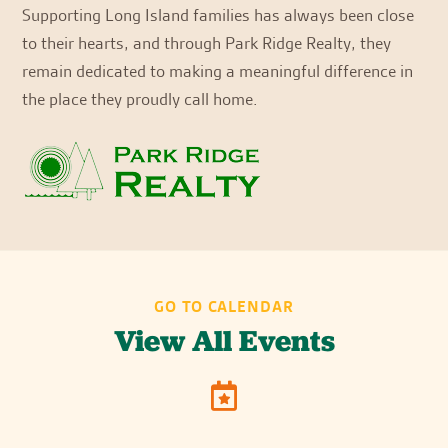
Supporting Long Island families has always been close
to their hearts, and through Park Ridge Realty, they
remain dedicated to making a meaningful difference in
the place they proudly call home.
GO TO CALENDAR
View All Events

□ □ □ □ □ □ □

Look for the word "they". Copy out every line of the data that has it.

• Response
to their hearts, and through Park Ridge Realty, they
the place they proudly call home.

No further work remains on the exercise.